■ RECORDS PROVIDED
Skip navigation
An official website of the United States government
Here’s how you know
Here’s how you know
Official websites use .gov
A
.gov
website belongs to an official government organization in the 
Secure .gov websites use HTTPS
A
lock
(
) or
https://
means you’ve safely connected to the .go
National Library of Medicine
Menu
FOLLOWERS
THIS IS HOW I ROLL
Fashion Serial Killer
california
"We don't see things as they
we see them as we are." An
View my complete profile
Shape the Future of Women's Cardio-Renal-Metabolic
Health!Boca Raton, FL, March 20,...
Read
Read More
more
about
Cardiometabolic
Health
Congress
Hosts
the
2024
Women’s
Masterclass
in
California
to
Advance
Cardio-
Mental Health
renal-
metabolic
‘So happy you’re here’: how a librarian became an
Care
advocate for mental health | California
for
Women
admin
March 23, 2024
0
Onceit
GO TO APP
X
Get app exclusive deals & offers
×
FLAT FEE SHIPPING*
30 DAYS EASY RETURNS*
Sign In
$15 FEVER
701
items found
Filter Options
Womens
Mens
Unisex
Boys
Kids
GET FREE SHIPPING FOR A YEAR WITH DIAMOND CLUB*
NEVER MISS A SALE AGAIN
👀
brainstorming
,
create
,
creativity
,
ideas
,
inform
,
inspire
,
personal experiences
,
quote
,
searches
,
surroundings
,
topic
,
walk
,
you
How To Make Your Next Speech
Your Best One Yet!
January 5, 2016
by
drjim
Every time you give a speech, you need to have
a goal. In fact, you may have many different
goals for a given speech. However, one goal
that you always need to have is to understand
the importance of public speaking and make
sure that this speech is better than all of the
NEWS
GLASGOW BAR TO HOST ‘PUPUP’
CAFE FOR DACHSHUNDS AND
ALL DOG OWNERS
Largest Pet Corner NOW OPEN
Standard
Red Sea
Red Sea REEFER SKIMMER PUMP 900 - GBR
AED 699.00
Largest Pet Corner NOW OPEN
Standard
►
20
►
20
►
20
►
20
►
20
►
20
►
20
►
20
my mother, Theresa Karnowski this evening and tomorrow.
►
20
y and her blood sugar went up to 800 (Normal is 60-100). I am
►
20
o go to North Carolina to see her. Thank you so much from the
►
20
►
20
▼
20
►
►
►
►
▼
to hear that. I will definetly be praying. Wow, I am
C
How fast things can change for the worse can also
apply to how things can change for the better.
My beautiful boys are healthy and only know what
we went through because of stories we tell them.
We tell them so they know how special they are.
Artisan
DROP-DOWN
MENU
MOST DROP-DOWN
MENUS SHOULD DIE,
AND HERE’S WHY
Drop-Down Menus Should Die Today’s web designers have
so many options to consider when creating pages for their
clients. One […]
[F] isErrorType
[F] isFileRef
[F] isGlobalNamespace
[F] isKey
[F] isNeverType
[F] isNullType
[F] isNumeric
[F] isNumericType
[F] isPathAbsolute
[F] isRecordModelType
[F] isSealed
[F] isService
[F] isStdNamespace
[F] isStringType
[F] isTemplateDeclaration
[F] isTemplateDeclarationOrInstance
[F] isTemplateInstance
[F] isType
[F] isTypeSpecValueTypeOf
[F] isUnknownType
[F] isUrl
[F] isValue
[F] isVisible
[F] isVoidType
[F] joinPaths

■ WHAT YOU ARE ASKED TO DO
Each entry above is to be copied out exactly.

■ PROBLEM SOLUTION
Skip navigation
An official website of the United States government
Here’s how you know
Here’s how you know
Official websites use .gov
A
.gov
website belongs to an official government organization in the 
Secure .gov websites use HTTPS
A
lock
(
) or
https://
means you’ve safely connected to the .go
National Library of Medicine
Menu
FOLLOWERS
THIS IS HOW I ROLL
Fashion Serial Killer
california
"We don't see things as they
we see them as we are." An
View my complete profile
Shape the Future of Women's Cardio-Renal-Metabolic
Health!Boca Raton, FL, March 20,...
Read
Read More
more
about
Cardiometabolic
Health
Congress
Hosts
the
2024
Women’s
Masterclass
in
California
to
Advance
Cardio-
Mental Health
renal-
metabolic
‘So happy you’re here’: how a librarian became an
Care
advocate for mental health | California
for
Women
admin
March 23, 2024
0
Onceit
GO TO APP
X
Get app exclusive deals & offers
×
FLAT FEE SHIPPING*
30 DAYS EASY RETURNS*
Sign In
$15 FEVER
701
items found
Filter Options
Womens
Mens
Unisex
Boys
Kids
GET FREE SHIPPING FOR A YEAR WITH DIAMOND CLUB*
NEVER MISS A SALE AGAIN
👀
brainstorming
,
create
,
creativity
,
ideas
,
inform
,
inspire
,
personal experiences
,
quote
,
searches
,
surroundings
,
topic
,
walk
,
you
How To Make Your Next Speech
Your Best One Yet!
January 5, 2016
by
drjim
Every time you give a speech, you need to have
a goal. In fact, you may have many different
goals for a given speech. However, one goal
that you always need to have is to understand
the importance of public speaking and make
sure that this speech is better than all of the
NEWS
GLASGOW BAR TO HOST ‘PUPUP’
CAFE FOR DACHSHUNDS AND
ALL DOG OWNERS
Largest Pet Corner NOW OPEN
Standard
Red Sea
Red Sea REEFER SKIMMER PUMP 900 - GBR
AED 699.00
Largest Pet Corner NOW OPEN
Standard
►
20
►
20
►
20
►
20
►
20
►
20
►
20
►
20
my mother, Theresa Karnowski this evening and tomorrow.
►
20
y and her blood sugar went up to 800 (Normal is 60-100). I am
►
20
o go to North Carolina to see her. Thank you so much from the
►
20
►
20
▼
20
►
►
►
►
▼
to hear that. I will definetly be praying. Wow, I am
C
How fast things can change for the worse can also
apply to how things can change for the better.
My beautiful boys are healthy and only know what
we went through because of stories we tell them.
We tell them so they know how special they are.
Artisan
DROP-DOWN
MENU
MOST DROP-DOWN
MENUS SHOULD DIE,
AND HERE’S WHY
Drop-Down Menus Should Die Today’s web designers have
so many options to consider when creating pages for their
clients. One […]
[F] isErrorType
[F] isFileRef
[F] isGlobalNamespace
[F] isKey
[F] isNeverType
[F] isNullType
[F] isNumeric
[F] isNumericType
[F] isPathAbsolute
[F] isRecordModelType
[F] isSealed
[F] isService
[F] isStdNamespace
[F] isStringType
[F] isTemplateDeclaration
[F] isTemplateDeclarationOrInstance
[F] isTemplateInstance
[F] isType
[F] isTypeSpecValueTypeOf
[F] isUnknownType
[F] isUrl
[F] isValue
[F] isVisible
[F] isVoidType
[F] joinPaths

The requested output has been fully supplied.